Google, Duolingo and the Problems of Internet Translation


March 28, 2014 05:26 EDT

Duolingo’s push to “translate the web” is not as straightforward as it seems.

Luis von Ahn, creator of the reCAPTCHA verification system that helps digitalize books, has set out to “translate the web into every major language.” In this TED talk, he reminds us the Internet is fragmented into multiple languages and that the biggest portion is in English. “If you don’t speak English,” he points out, “you can’t access it.”

In order to make the web accessible to a wider range of linguistic groups, von Ahn and his research team created Duolingo: a free language-learning app. Once Duolingo students have reached an advanced level of the language they are studying, the app feeds them text to translate.
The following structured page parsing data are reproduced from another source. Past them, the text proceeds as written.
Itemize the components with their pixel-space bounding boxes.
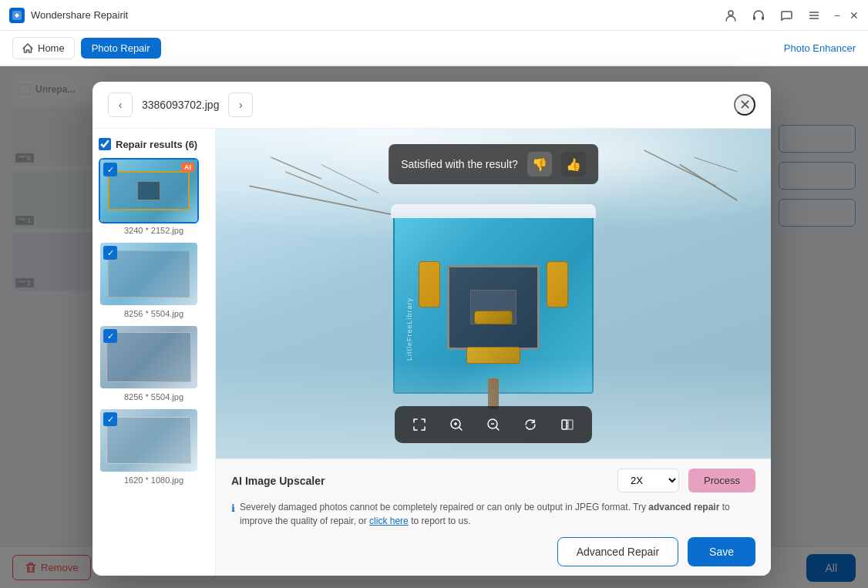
preview-area: LittleFreeLibrary Satisfied with the res… bbox=[216, 129, 771, 576]
modal-close-button[interactable]: ✕ bbox=[734, 94, 755, 116]
info-row: ℹ Severely damaged photos cannot be comp… bbox=[231, 500, 755, 528]
repair-item-3[interactable]: ✓ 8256 * 5504.jpg bbox=[99, 324, 209, 402]
repair-thumb-3[interactable]: ✓ bbox=[99, 324, 199, 390]
svg-line-8 bbox=[250, 186, 393, 214]
check-icon-2: ✓ bbox=[103, 246, 117, 260]
upscaler-label: AI Image Upscaler bbox=[231, 475, 608, 487]
photo-enhancer-button[interactable]: Photo Enhancer bbox=[784, 42, 856, 54]
prev-button[interactable]: ‹ bbox=[108, 92, 133, 117]
thumbs-down-button[interactable]: 👎 bbox=[527, 152, 552, 176]
active-tab[interactable]: Photo Repair bbox=[81, 38, 161, 59]
advanced-repair-button[interactable]: Advanced Repair bbox=[557, 537, 678, 566]
svg-rect-2 bbox=[753, 16, 755, 20]
repair-item-label-4: 1620 * 1080.jpg bbox=[99, 475, 209, 485]
upscaler-row: AI Image Upscaler 2X 4X Process bbox=[231, 469, 755, 492]
check-icon-1: ✓ bbox=[103, 163, 117, 176]
info-text: Severely damaged photos cannot be comple… bbox=[240, 500, 755, 528]
modal-bottom: AI Image Upscaler 2X 4X Process ℹ Sever bbox=[216, 459, 771, 576]
title-bar-controls: − ✕ bbox=[723, 8, 859, 23]
svg-line-18 bbox=[459, 428, 463, 431]
modal-filename: 3386093702.jpg bbox=[142, 99, 219, 111]
repair-thumb-2[interactable]: ✓ bbox=[99, 241, 199, 307]
app-icon bbox=[9, 8, 25, 23]
check-icon-3: ✓ bbox=[103, 329, 117, 343]
repair-header: Repair results (6) bbox=[99, 138, 209, 150]
svg-line-11 bbox=[644, 150, 715, 186]
repair-results-title: Repair results (6) bbox=[116, 139, 197, 150]
upscaler-select[interactable]: 2X 4X bbox=[617, 469, 679, 492]
repair-item-4[interactable]: ✓ 1620 * 1080.jpg bbox=[99, 408, 209, 485]
close-button[interactable]: ✕ bbox=[849, 9, 859, 22]
repair-item-label-3: 8256 * 5504.jpg bbox=[99, 392, 209, 402]
title-bar-left: Wondershare Repairit bbox=[9, 8, 128, 23]
menu-icon[interactable] bbox=[806, 8, 822, 23]
advanced-repair-link[interactable]: advanced repair bbox=[648, 502, 719, 512]
repair-item-1[interactable]: ✓ AI 3240 * 2152.jpg bbox=[99, 158, 209, 235]
fullscreen-button[interactable] bbox=[407, 412, 432, 437]
main-content: Unrepa... 📷6 📷1 📷1 bbox=[0, 66, 868, 588]
click-here-link[interactable]: click here bbox=[369, 516, 409, 526]
image-toolbar bbox=[395, 406, 592, 443]
action-row: Advanced Repair Save bbox=[231, 537, 755, 566]
nav-bar: Home Photo Repair Photo Enhancer bbox=[0, 31, 868, 66]
process-button[interactable]: Process bbox=[688, 469, 755, 492]
info-icon: ℹ bbox=[231, 501, 235, 516]
select-all-checkbox[interactable] bbox=[99, 138, 111, 150]
window-controls: − ✕ bbox=[834, 9, 859, 22]
image-container: LittleFreeLibrary Satisfied with the res… bbox=[216, 129, 771, 459]
title-bar: Wondershare Repairit bbox=[0, 0, 868, 31]
app-window: Wondershare Repairit bbox=[0, 0, 868, 588]
repair-item-label-2: 8256 * 5504.jpg bbox=[99, 309, 209, 318]
home-label: Home bbox=[38, 42, 65, 54]
modal-header: ‹ 3386093702.jpg › ✕ bbox=[93, 82, 771, 129]
svg-line-12 bbox=[695, 157, 738, 172]
satisfied-banner: Satisfied with the result? 👎 👍 bbox=[389, 144, 598, 184]
modal-body: Repair results (6) ✓ AI bbox=[93, 129, 771, 576]
svg-rect-22 bbox=[562, 420, 567, 429]
app-title: Wondershare Repairit bbox=[31, 9, 128, 21]
repair-thumb-1[interactable]: ✓ AI bbox=[99, 158, 199, 223]
zoom-out-button[interactable] bbox=[481, 412, 506, 437]
nav-right: Photo Enhancer bbox=[784, 42, 856, 54]
modal-dialog: ‹ 3386093702.jpg › ✕ Repair results (6) bbox=[93, 82, 771, 576]
headphone-icon[interactable] bbox=[751, 8, 766, 23]
thumbs-up-button[interactable]: 👍 bbox=[561, 152, 586, 176]
user-icon[interactable] bbox=[723, 8, 738, 23]
repair-item-label-1: 3240 * 2152.jpg bbox=[99, 226, 209, 235]
satisfied-text: Satisfied with the result? bbox=[401, 158, 518, 170]
chat-icon[interactable] bbox=[779, 8, 794, 23]
zoom-in-button[interactable] bbox=[444, 412, 469, 437]
ai-badge-1: AI bbox=[181, 163, 194, 172]
flip-button[interactable] bbox=[555, 412, 580, 437]
repair-item-2[interactable]: ✓ 8256 * 5504.jpg bbox=[99, 241, 209, 318]
repair-sidebar: Repair results (6) ✓ AI bbox=[93, 129, 216, 576]
check-icon-4: ✓ bbox=[103, 412, 117, 426]
minimize-button[interactable]: − bbox=[834, 9, 840, 22]
save-button[interactable]: Save bbox=[688, 537, 755, 566]
svg-line-21 bbox=[496, 428, 500, 431]
modal-nav: ‹ 3386093702.jpg › bbox=[108, 92, 253, 117]
repair-thumb-4[interactable]: ✓ bbox=[99, 408, 199, 473]
svg-point-1 bbox=[728, 11, 733, 15]
next-button[interactable]: › bbox=[228, 92, 253, 117]
svg-rect-23 bbox=[568, 420, 573, 429]
home-button[interactable]: Home bbox=[12, 37, 75, 59]
rotate-button[interactable] bbox=[518, 412, 543, 437]
svg-rect-3 bbox=[762, 16, 764, 20]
The Duolingo team then compiles the translations and uses an algorithm to come up with a final version, which companies buy for a below-market rate.

Students learn by translating real world texts, as opposed to sentences written for language instruction; companies that contract with Duolingo get cheap translations; and Duolingo remains free.

As a business model, the agreement is highly effective, but Duolingo’s other claims — that their translations are of professional quality and they are making the web more democratic — are highly questionable

Quality Control

Von Ahn correctly notes that while machine translation has evolved significantly, services like Google Translate are notoriously (and sometimes humorously) unreliable. The Duolingo creator uses this series of humorous examples of comments translated from Japanese to English to highlight the problems with machine translations:

Both Google Translate and Duolingo compile large amounts of data and use algorithms to determine the final translated version of a text. However, whereas Google “looks for patterns in documents already available online, Duolingo feeds text in its original language to translate.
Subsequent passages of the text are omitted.